Misurare il successo oggi non è più questione di ROAS e CPA
Chi lavora nel paid media si è formato su due metriche: ROAS (Return on Ad Spend) e CPA (Costo per Acquisizione). Ma i framework di attribuzione tradizionali non bastano più. L’analisi pubblicata su Search Engine Journal sulle metriche di sentiment e engagement mostra che i professionisti devono ora integrare indicatori di metà funnel: sentiment, coinvolgimento, segnali qualitativi che non si traducono subito in una transazione.
Nelle fasi iniziali di sviluppo di una campagna, l’attribuzione precisa non deve essere la priorità. L’articolo insiste su l’esplorazione senza attribuzione rigida: prima si testano audience, formati e messaggi, poi si ottimizza. Solo quando la campagna matura, l’attribuzione torna centrale per allocare il budget. Ma servono strumenti e competenze per leggere i dati in una fase in cui le piattaforme spingono algoritmi sempre più chiusi, e questo alza la soglia di ingresso.
Il cancello si alza anche su LinkedIn e Demand Gen
Se Google stringe, LinkedIn ha già chiuso. I numeri sono noti a chi opera in B2B: un budget mensile sotto i 3.000-5.000 dollari non è considerato un investimento, ma una perdita di tempo. I benchmark CPC di LinkedIn Ads lo confermano: servono tra 5.000 e 10.000 dollari al mese solo per testare e apprendere, e oltre 10.000 per scalare. Il CPC medio su LinkedIn può essere da tre a cinque volte superiore a Google Ads, e senza un volume minimo di conversioni l’algoritmo non ottimizza.
Nel frattempo Google spinge i nuovi formati Demand Gen. Il June’s Drop introduce funzionalità che alzano ulteriormente l’asticella tecnica: trasformazioni automatiche delle creatività da verticale a orizzontale, da quadrato a landscape, e le raccomandazioni AI per le creatività fornite da Gemini per YouTube. In più, arriva la misurazione delle installazioni app via Web to App Acquisition Measurement. Tutti strumenti pensati per advertiser con asset multipli, team creativi strutturati e capacità di analisi avanzate.

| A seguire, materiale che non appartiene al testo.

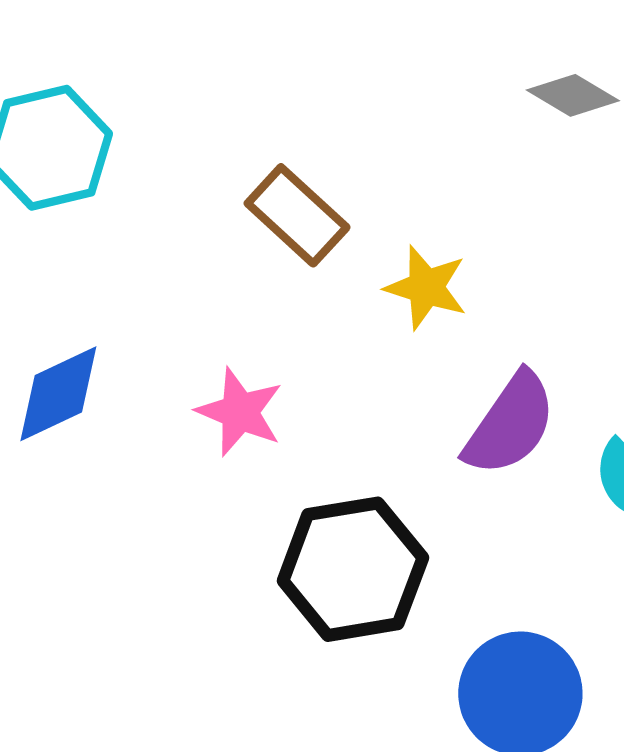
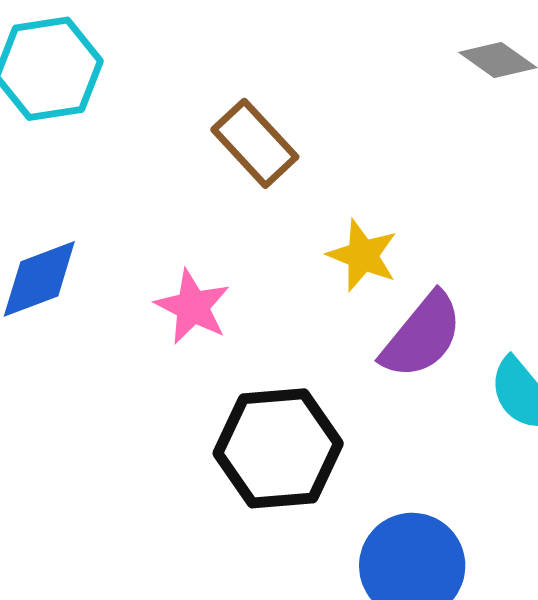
yellow star: (426, 287) -> (362, 255), moved

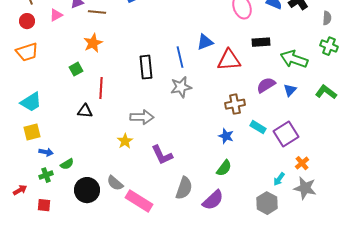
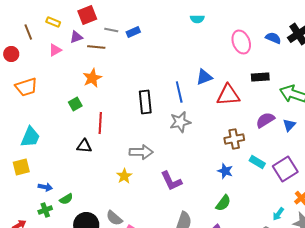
red circle: (27, 21) -> (11, 54), moved
cyan trapezoid: (31, 102) -> (30, 137), turned -35
yellow square: (32, 132) -> (21, 167), moved
purple L-shape: (162, 155) -> (171, 181), moved

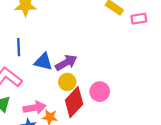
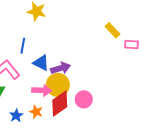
yellow circle: (67, 82) -> (58, 85), size x1.5
pink arrow: (35, 108) -> (42, 90), moved

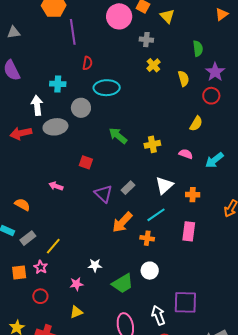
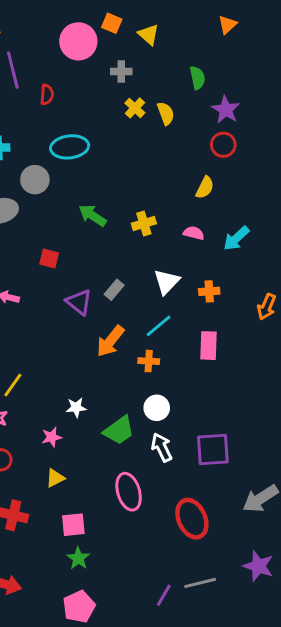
red semicircle: (87, 63) -> (47, 95), moved
yellow semicircle: (184, 79) -> (166, 113), moved
white arrow: (158, 315) -> (162, 447), moved

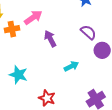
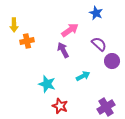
pink arrow: (33, 17) -> (70, 30), moved
cyan star: (18, 75) -> (47, 84), moved

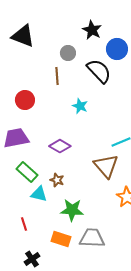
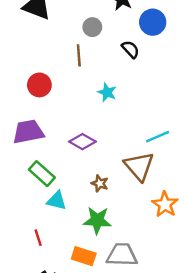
black semicircle: (99, 71) -> (130, 49), size x0.6
brown star: (57, 180) -> (100, 183), moved

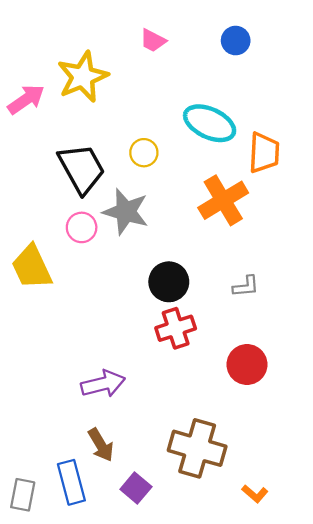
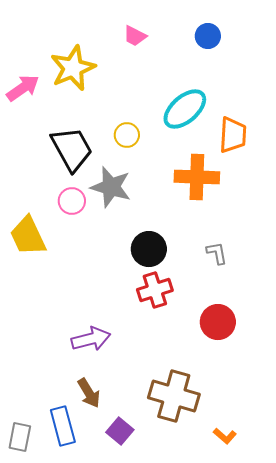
cyan ellipse: (210, 123) -> (185, 109), turned -66
orange cross: (223, 200) -> (197, 177), turned 33
gray L-shape: (246, 286) -> (217, 253), turned -95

Il messaggio è coerente su tutte le piattaforme: l’ecosistema pubblicitario si sta dividendo in due corsie. Nella prima corrono brand con decine di migliaia di euro al mese, team dedicati e accesso a segnali algoritmici completi. Nella seconda, chi ha budget più piccoli, meno dati e meno strumenti, ottiene risultati progressivamente più deboli, non perché sbaglia strategia, ma perché la piattaforma non gli dà abbastanza segnale per funzionare.
Domani mattina, chi pianifica deve chiedersi se il budget attuale supera le soglie minime che le piattaforme stanno fissando senza dichiararlo. Se la risposta è no, prima di cambiare targeting o creative, serve accettare che la vera variabile da rivedere non è dentro l’account, ma fuori: è il livello di investimento necessario per esistere nell’asta.